There’s a reason that dogs are called man’s best friend. Cuddly, protective, and downright adorable, dogs make excellent companions. What could be better than coming home after a long day at work and having your furry friend greet you at the door with doggy kisses?
Dogs are notoriously loyal and seem to love their human companions, but how much of that is biology and how much of it is genuine affection? Sure, your dog may eagerly rush into your arms when you come home, even if you’ve only been gone for an hour, but does your dog genuinely love you?
Can science prove that dogs love their humans?
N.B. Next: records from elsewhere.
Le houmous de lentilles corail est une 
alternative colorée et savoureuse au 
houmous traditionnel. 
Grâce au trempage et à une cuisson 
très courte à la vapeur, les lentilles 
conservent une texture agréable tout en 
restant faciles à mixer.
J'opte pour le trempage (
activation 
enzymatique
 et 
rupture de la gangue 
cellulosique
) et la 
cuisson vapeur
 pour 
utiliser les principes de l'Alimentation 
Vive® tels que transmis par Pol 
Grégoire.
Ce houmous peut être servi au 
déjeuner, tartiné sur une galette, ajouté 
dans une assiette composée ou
According to a 2015 Japanese study (via ABC News) there’s some pretty compelling evidence that your dog’s love for you is the real deal. The hormone oxytocin works as a neurotransmitter in the brain. Bursts of this “love molecule” help humans bond by registering when they hug loved ones or look into their eyes. But that dose of oxytocin also happens when humans and dogs look into each other’s eyes. The human and dog each experience a spike of oxytocin in what is known as the “oxytocin-gaze positive loop.”
In 2014, a neuroscientist named Dr. Gregory Berns scanned dogs’ brains and found out that they lit up differently when a dog sniffed their owner than when they sniffed another human or dog. If that’s not love, what is?
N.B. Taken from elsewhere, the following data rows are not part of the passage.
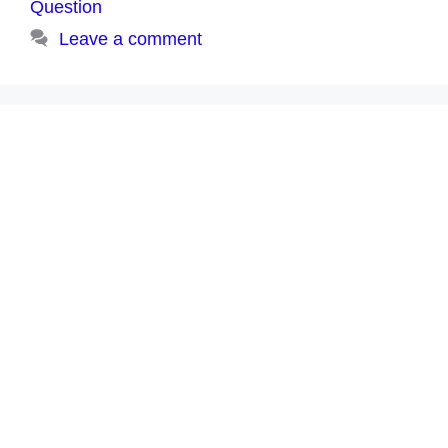
Question
Leave a comment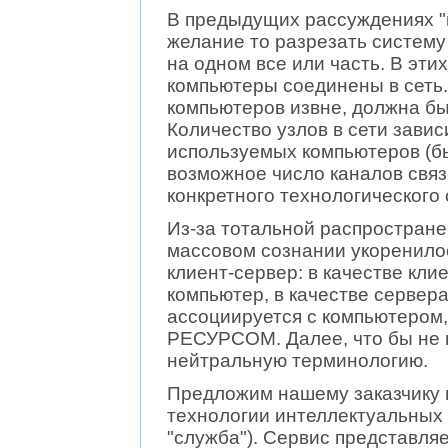
В предыдущих рассуждениях "к
желание то разрезать систему
на одном все или часть. В эти
компьютеры соединены в сеть
компьютеров извне, должна бы
Количество узлов в сети завис
используемых компьютеров (б
возможное число каналов связи
конкретного технологического 
Из-за тотальной распростране
массовом сознании укоренило
клиент-сервер: в качестве кл
компьютер, в качестве сервер
ассоциируется с компьютером,
РЕСУРСОМ. Далее, что бы не 
нейтральную терминологию.
Предложим нашему заказчику 
технологии интеллектуальных с
"служба"). Сервис представл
How can you tell if your dog loves you?
Now, a dog being capable of love doesn’t mean that they love just anyone who comes along. How can you tell if your dog loves you?
According to Berns, it’s as simple as your dog liking to spend time with you. “I’ve seen many dogs who just like being around their person,” he told HuffPost. “They crave the attention, they crave the contact and they will choose that over food. Is that love? I would call it that, yes. We call it that in humans.”